* _Task item_
Any picture in the material should be left out, while all other lines are copied exactly.

# # # # #

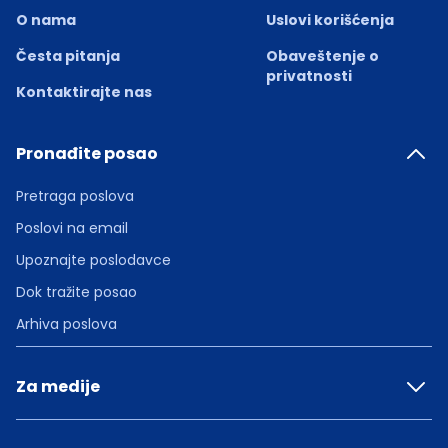
O nama
Uslovi korišćenja
Česta pitanja
Obaveštenje o
privatnosti
Kontaktirajte nas
Pronađite posao
Pretraga poslova
Poslovi na email
Upoznajte poslodavce
Dok tražite posao
Arhiva poslova
Za medije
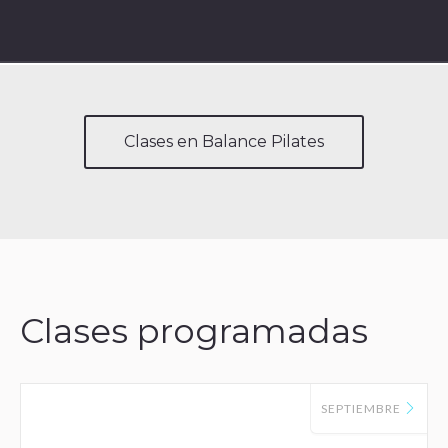
Clases en Balance Pilates
Clases programadas
SEPTIEMBRE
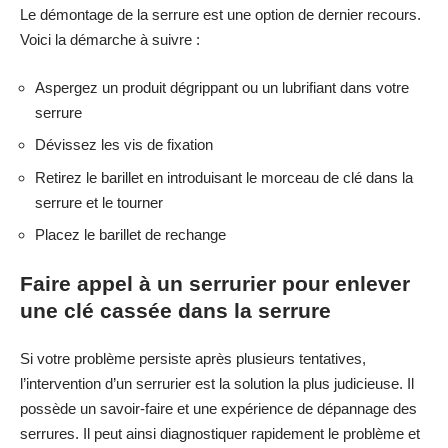
Le démontage de la serrure est une option de dernier recours.
Voici la démarche à suivre :
Aspergez un produit dégrippant ou un lubrifiant dans votre
serrure
Dévissez les vis de fixation
Retirez le barillet en introduisant le morceau de clé dans la
serrure et le tourner
Placez le barillet de rechange
Faire appel à un serrurier pour enlever
une clé cassée dans la serrure
Si votre problème persiste après plusieurs tentatives,
l’intervention d’un serrurier est la solution la plus judicieuse. Il
possède un savoir-faire et une expérience de dépannage des
serrures. Il peut ainsi diagnostiquer rapidement le problème et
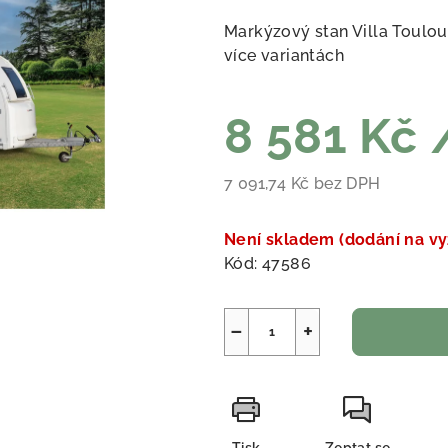
Markýzový stan Villa Toulo
více variantách
8 581 Kč
7 091,74 Kč bez DPH
Měrná cena:
Není skladem (dodání na vy
Kód:
47586
−
+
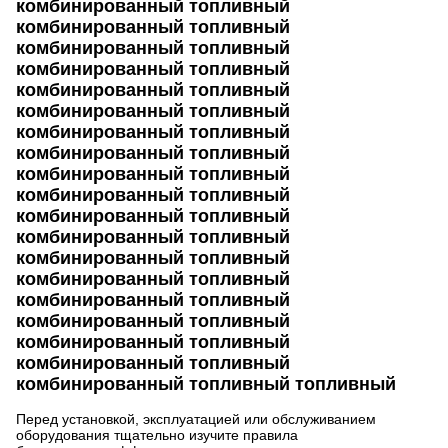
комбинированный топливный
комбинированный топливный
комбинированный топливный
комбинированный топливный
комбинированный топливный
комбинированный топливный
комбинированный топливный
комбинированный топливный
комбинированный топливный
комбинированный топливный
комбинированный топливный
комбинированный топливный
комбинированный топливный
комбинированный топливный
комбинированный топливный
комбинированный топливный
комбинированный топливный
комбинированный топливный
комбинированный топливный топливный
Перед установкой, эксплуатацией или обслуживанием
оборудования тщательно изучите правила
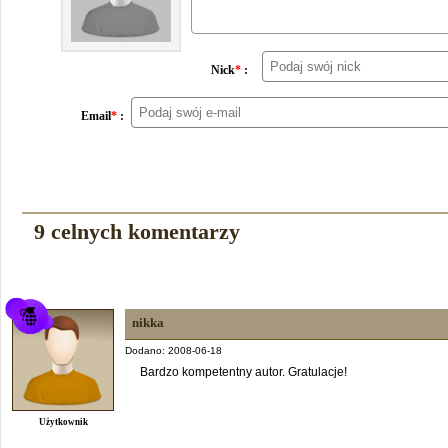
Nick
*
:
Email
*
:
9 celnych komentarzy
nikka
Dodano: 2008-06-18
Bardzo kompetentny autor. Gratulacje!
Użytkownik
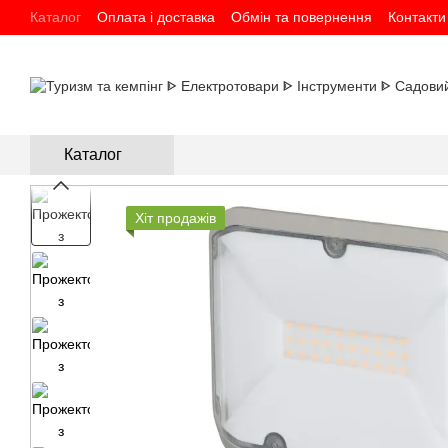
Перейти до основного контенту
Каталог
Оплата і доставка
Обмін та повернення
Контакти
Каталог
Хіт продажів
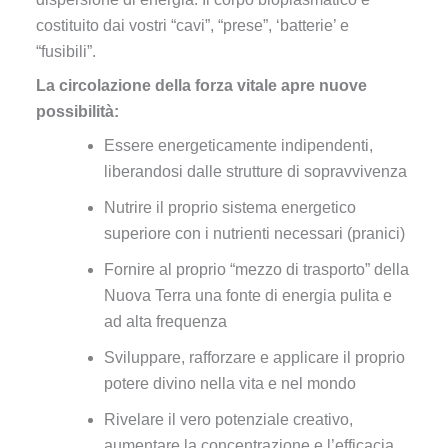
costituito dai vostri “cavi”, “prese”, ‘batterie’ e
“fusibili”.
La circolazione della forza vitale apre nuove
possibilità:
Essere energeticamente indipendenti,
liberandosi dalle strutture di sopravvivenza
Nutrire il proprio sistema energetico
superiore con i nutrienti necessari (pranici)
Fornire al proprio “mezzo di trasporto” della
Nuova Terra una fonte di energia pulita e
ad alta frequenza
Sviluppare, rafforzare e applicare il proprio
potere divino nella vita e nel mondo
Rivelare il vero potenziale creativo,
aumentare la concentrazione e l’efficacia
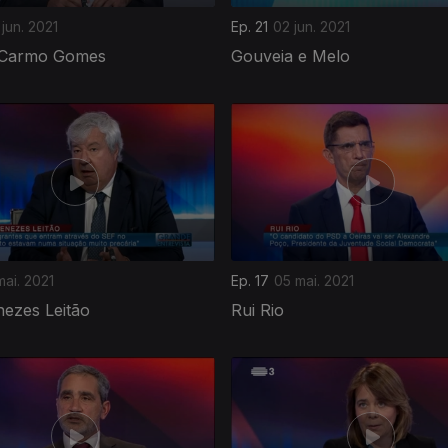
jun. 2021
Ep. 21
02 jun. 2021
 Carmo Gomes
Gouveia e Melo
mai. 2021
Ep. 17
05 mai. 2021
nezes Leitão
Rui Rio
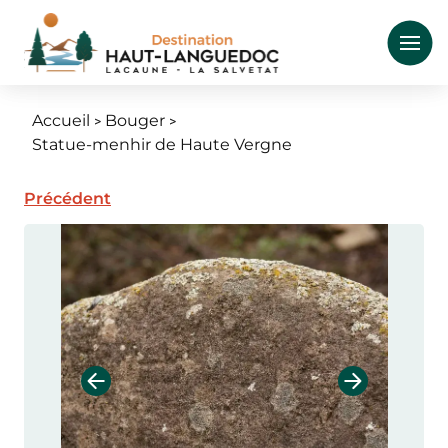
Aller
au
contenu
principal
Accueil
Bouger
Fil
Statue-menhir de Haute Vergne
d'Ariane
Précédent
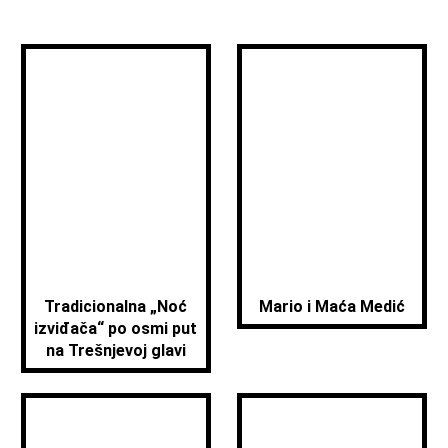
Tradicionalna „Noć
Mario i Maća Medić
izviđača“ po osmi put
na Trešnjevoj glavi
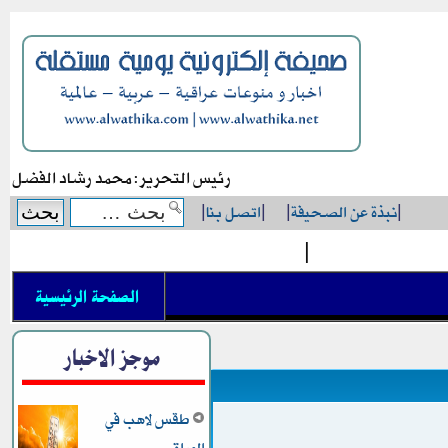
رئيس التحرير: محمد رشاد الفضل
|
نبذة عن الصحيفة
|
|
اتصل بنا
|
|
الصفحة الرئيسية
موجز الاخبار
طقس لاهب في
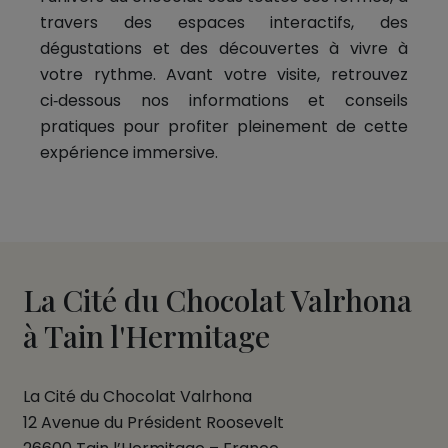
travers des espaces interactifs, des
dégustations et des découvertes à vivre à
votre rythme. Avant votre visite, retrouvez
ci‑dessous nos informations et conseils
pratiques pour profiter pleinement de cette
expérience immersive.
La Cité du Chocolat Valrhona
à Tain l'Hermitage
La Cité du Chocolat Valrhona
12 Avenue du Président Roosevelt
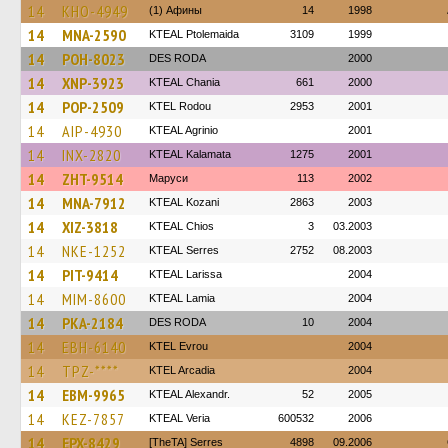
14
KHO-4949
(1) Афины
14
1998
14
MNA-2590
KTEAL Ptolemaida
3109
1999
14
POH-8023
DES RODA
2000
14
XNP-3923
KTEAL Chania
661
2000
14
POP-2509
ΚΤΕL Rodou
2953
2001
14
AIP-4930
KTEAL Agrinio
2001
14
INX-2820
KTEAL Kalamata
1275
2001
14
ZHT-9514
Маруси
113
2002
14
MNA-7912
KTEAL Kozani
2863
2003
14
XIZ-3818
KTEAL Chios
3
03.2003
14
NKE-1252
KTEAL Serres
2752
08.2003
14
PIT-9414
KTEAL Larissa
2004
14
MIM-8600
KTEAL Lamia
2004
14
PKA-2184
DES RODA
10
2004
14
EBH-6140
KTEL Evrou
2004
14
TPZ-****
KTEL Arcadia
2004
14
EBM-9965
KTEAL Alexandr.
52
2005
14
KEZ-7857
KTEAL Veria
600532
2006
14
EPX-8429
[TheTA] Serres
4898
09.2006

# # # # #

* _Task output_
O nama
Uslovi korišćenja
Česta pitanja
Obaveštenje o
privatnosti
Kontaktirajte nas
Pronađite posao
Pretraga poslova
Poslovi na email
Upoznajte poslodavce
Dok tražite posao
Arhiva poslova
Za medije
Clases en Balance Pilates
Clases programadas
SEPTIEMBRE
Le démontage de la serrure est une option de dernier recours.
Voici la démarche à suivre :
Aspergez un produit dégrippant ou un lubrifiant dans votre
serrure
Dévissez les vis de fixation
Retirez le barillet en introduisant le morceau de clé dans la
serrure et le tourner
Placez le barillet de rechange
Faire appel à un serrurier pour enlever
une clé cassée dans la serrure
Si votre problème persiste après plusieurs tentatives,
l’intervention d’un serrurier est la solution la plus judicieuse. Il
possède un savoir-faire et une expérience de dépannage des
serrures. Il peut ainsi diagnostiquer rapidement le problème et
Markýzový stan Villa Toulo
více variantách
8 581 Kč
7 091,74 Kč bez DPH
Měrná cena:
Není skladem (dodání na vy
Kód:
47586
−
+
комбинированный топливный
комбинированный топливный
комбинированный топливный
комбинированный топливный
комбинированный топливный
комбинированный топливный
комбинированный топливный
комбинированный топливный
комбинированный топливный
комбинированный топливный
комбинированный топливный
комбинированный топливный
комбинированный топливный
комбинированный топливный
комбинированный топливный
комбинированный топливный
комбинированный топливный
комбинированный топливный
комбинированный топливный топливный
Перед установкой, эксплуатацией или обслуживанием
оборудования тщательно изучите правила
Nick
*
:
Email
*
:
9 celnych komentarzy
nikka
Dodano: 2008-06-18
Bardzo kompetentny autor. Gratulacje!
Użytkownik
Перейти до основного контенту
Каталог
Оплата і доставка
Обмін та повернення
Контакти
Каталог
Хіт продажів
costituito dai vostri “cavi”, “prese”, ‘batterie’ e
“fusibili”.
La circolazione della forza vitale apre nuove
possibilità:
Essere energeticamente indipendenti,
liberandosi dalle strutture di sopravvivenza
Nutrire il proprio sistema energetico
superiore con i nutrienti necessari (pranici)
Fornire al proprio “mezzo di trasporto” della
Nuova Terra una fonte di energia pulita e
ad alta frequenza
Sviluppare, rafforzare e applicare il proprio
potere divino nella vita e nel mondo
Rivelare il vero potenziale creativo,
aumentare la concentrazione e l’efficacia
jun. 2021
Ep. 21
02 jun. 2021
 Carmo Gomes
Gouveia e Melo
mai. 2021
Ep. 17
05 mai. 2021
nezes Leitão
Rui Rio
Aller
au
contenu
principal
Accueil
Bouger
Fil
Statue-menhir de Haute Vergne
d'Ariane
Précédent
Tradicionalna „Noć
Mario i Maća Medić
izviđača“ po osmi put
na Trešnjevoj glavi
رئيس التحرير: محمد رشاد الفضل
|
نبذة عن الصحيفة
|
|
اتصل بنا
|
|
الصفحة الرئيسية
موجز الاخبار
طقس لاهب في
travers des espaces interactifs, des
dégustations et des découvertes à vivre à
votre rythme. Avant votre visite, retrouvez
ci‑dessous nos informations et conseils
pratiques pour profiter pleinement de cette
expérience immersive.
La Cité du Chocolat Valrhona
à Tain l'Hermitage
La Cité du Chocolat Valrhona
12 Avenue du Président Roosevelt
14
KHO-4949
(1) Афины
14
1998
14
MNA-2590
KTEAL Ptolemaida
3109
1999
14
POH-8023
DES RODA
2000
14
XNP-3923
KTEAL Chania
661
2000
14
POP-2509
ΚΤΕL Rodou
2953
2001
14
AIP-4930
KTEAL Agrinio
2001
14
INX-2820
KTEAL Kalamata
1275
2001
14
ZHT-9514
Маруси
113
2002
14
MNA-7912
KTEAL Kozani
2863
2003
14
XIZ-3818
KTEAL Chios
3
03.2003
14
NKE-1252
KTEAL Serres
2752
08.2003
14
PIT-9414
KTEAL Larissa
2004
14
MIM-8600
KTEAL Lamia
2004
14
PKA-2184
DES RODA
10
2004
14
EBH-6140
KTEL Evrou
2004
14
TPZ-****
KTEL Arcadia
2004
14
EBM-9965
KTEAL Alexandr.
52
2005
14
KEZ-7857
KTEAL Veria
600532
2006
14
EPX-8429
[TheTA] Serres
4898
09.2006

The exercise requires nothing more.